| Data to use |
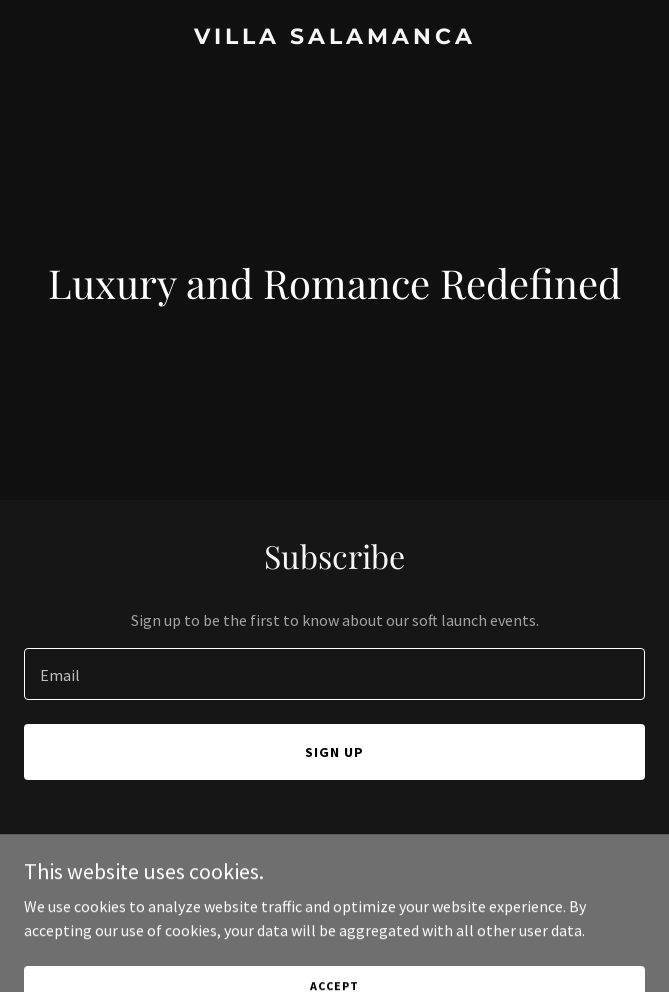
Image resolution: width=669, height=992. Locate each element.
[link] (334, 38)
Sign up (334, 752)
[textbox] (334, 674)
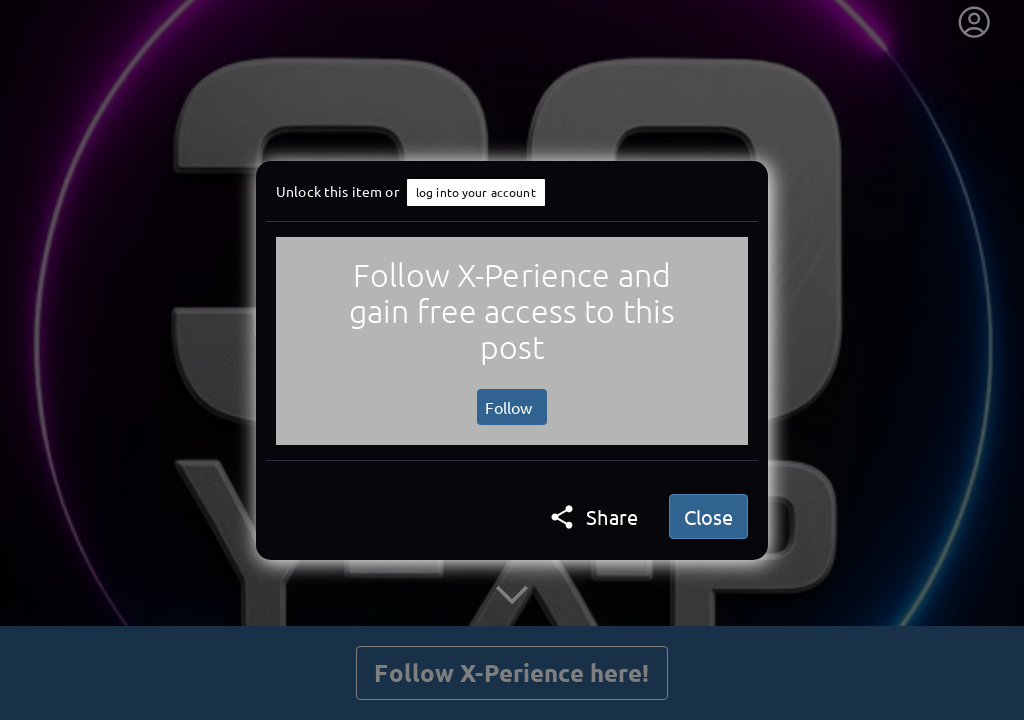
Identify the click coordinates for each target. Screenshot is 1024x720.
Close (708, 516)
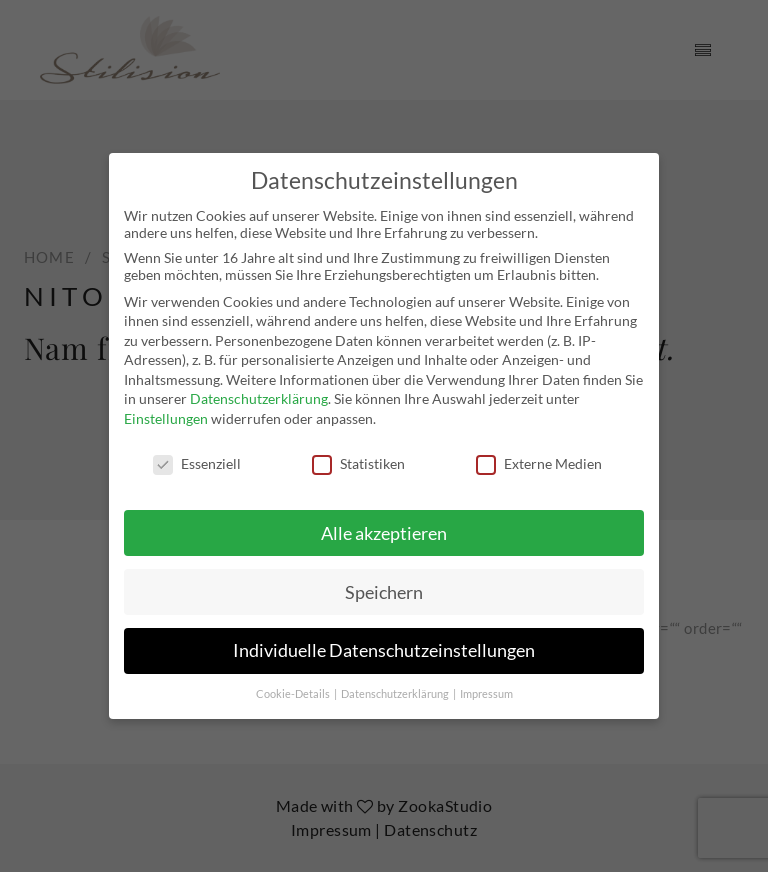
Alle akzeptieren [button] (384, 532)
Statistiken (358, 463)
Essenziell (197, 463)
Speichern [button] (384, 591)
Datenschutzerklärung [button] (396, 694)
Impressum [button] (486, 694)
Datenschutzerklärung (259, 398)
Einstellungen (166, 418)
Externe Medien (539, 463)
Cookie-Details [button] (294, 694)
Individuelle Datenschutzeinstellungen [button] (384, 650)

| Exercise requirements |
Keep only the lines from the one containing "Statistiken (358, 463)" to the end of the entries, and repeat them exactly.

| Solution |
Statistiken (358, 463)
Essenziell (197, 463)
Speichern [button] (384, 591)
Datenschutzerklärung [button] (396, 694)
Impressum [button] (486, 694)
Datenschutzerklärung (259, 398)
Einstellungen (166, 418)
Externe Medien (539, 463)
Cookie-Details [button] (294, 694)
Individuelle Datenschutzeinstellungen [button] (384, 650)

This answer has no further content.